Ve en ilginç şey. Konstantin'de, geçidin tepesinde, galipler için bir anıt var. Sırf duvardaki anıtın altında terk edilmiş bir mağara var. Bu mağaraya giren kişi, bunaltıcı bir durum hisseder ve onu terk etmek için acele eder. İçerideki mağara, ortasında bir tür sunak bulunan bir odayı andırıyor ve hiç de doğal bir oluşuma benzemiyor.

resim
resim
resim
resim

Mağaranın karşısında, ufukta, şehirden 20 kilometre uzakta bir dağ yükseliyor. Uzaktan, yüzeyi dev bir uçakla oyulmuş gibi görünüyor. Aslında dağ eski bir devasa taş ocağının izlerini taşıyor ve zamanımızda bile eski ocakların yerine yeni ocaklar çıktığı için eteğinde toprak kazılmaya devam ediyor. Kendi ekseni etrafında dönen mağaraya dağdan bir ışın yönlendirilir. Yörüngesinin çizgisini izlerseniz, mağaranın bir ayna görevi görebileceği ve ışını belirli bir açıyla doğrudan vadinin içine yansıtabileceği mantıksal bir zincire sığar. Bir kristal gibi bir vadiye düşen bir ışın, zor dönüşlerde yansıyan kırık çizgisini tekrarlayacaktır.
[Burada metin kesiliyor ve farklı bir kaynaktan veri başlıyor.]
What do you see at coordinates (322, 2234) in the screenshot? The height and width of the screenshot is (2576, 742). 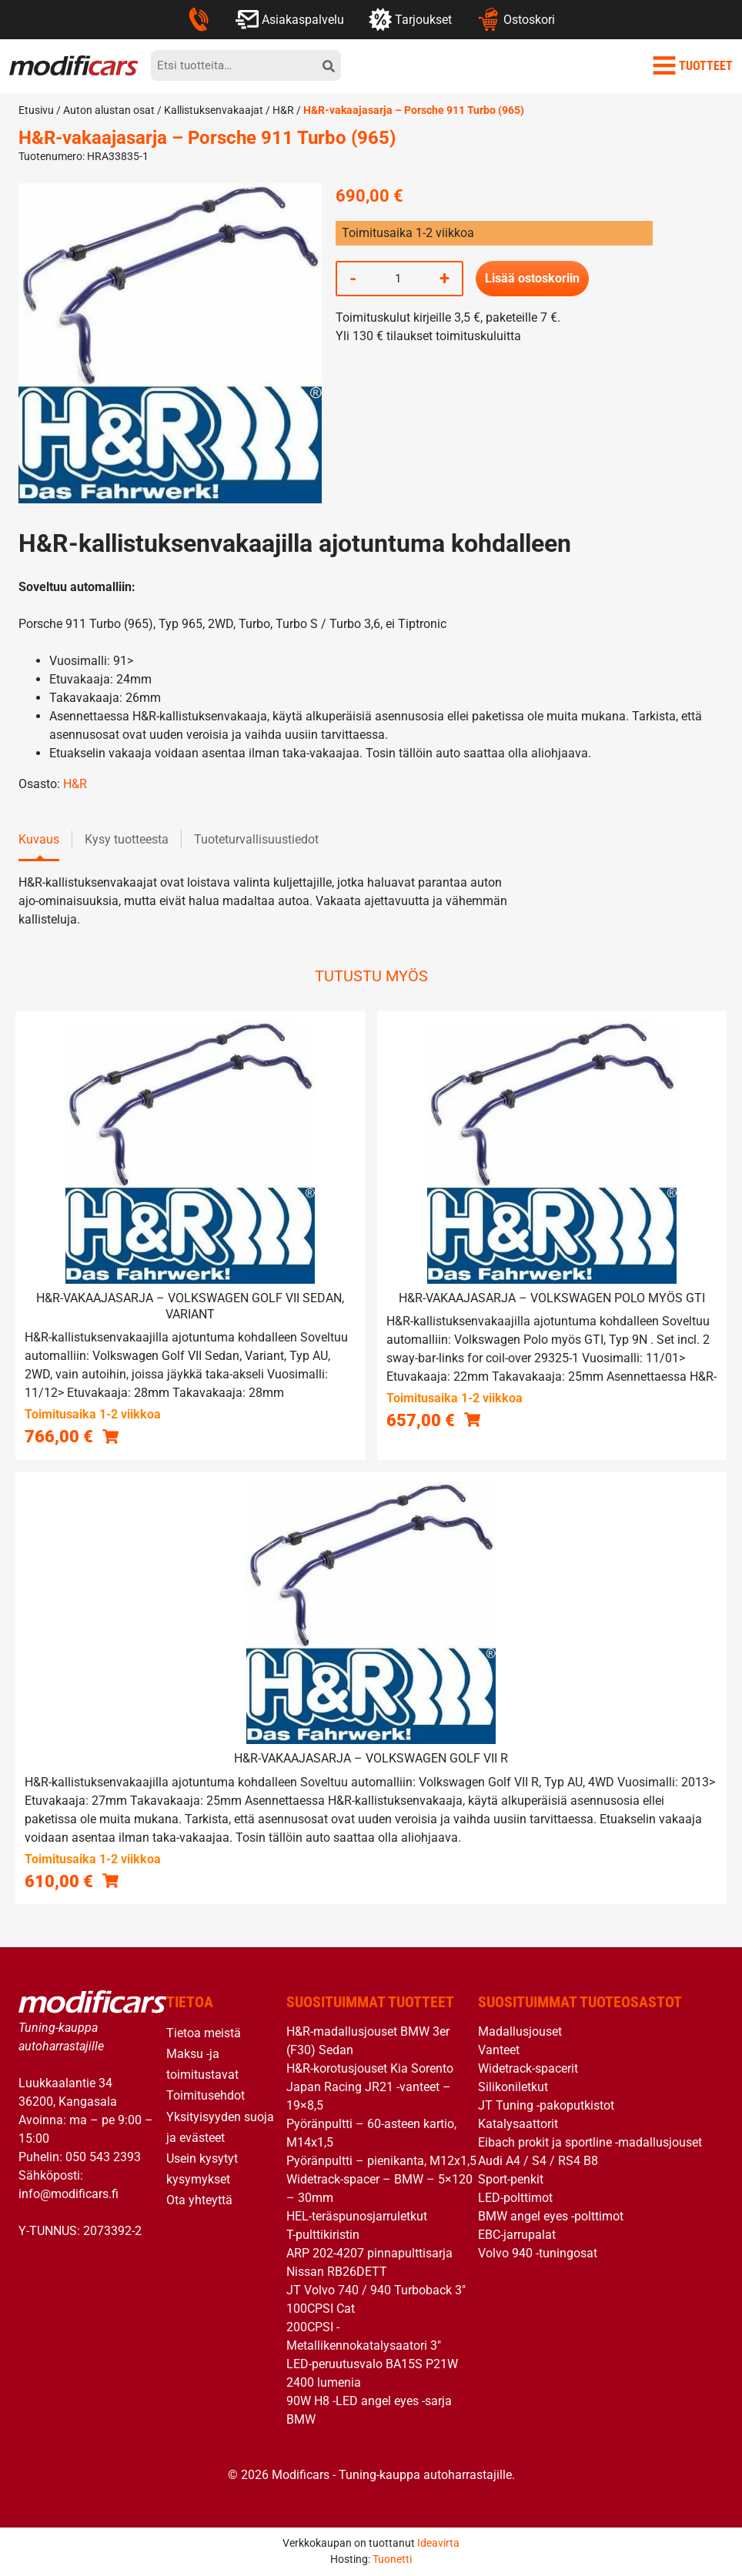 I see `T-pulttikiristin` at bounding box center [322, 2234].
Işın, anıtın yanından bir dijital kamera tarafından karanlık bir nokta olarak ve yalnızca merceğin maksimum yakınlaştırmasında sabitlenir. Aksi halde görülmez. Görünmez ışın, psiko-enerjinin ışıması olarak nitelendirilebilir. Bu gerçekleri göz önünde bulundurarak, Konstantin'deki vadinin yıkılmadığını, bugün de eylemi devam eden çalışır durumda olduğunu söyleyebilirim. Homo sapiens bunu açıklayamaz.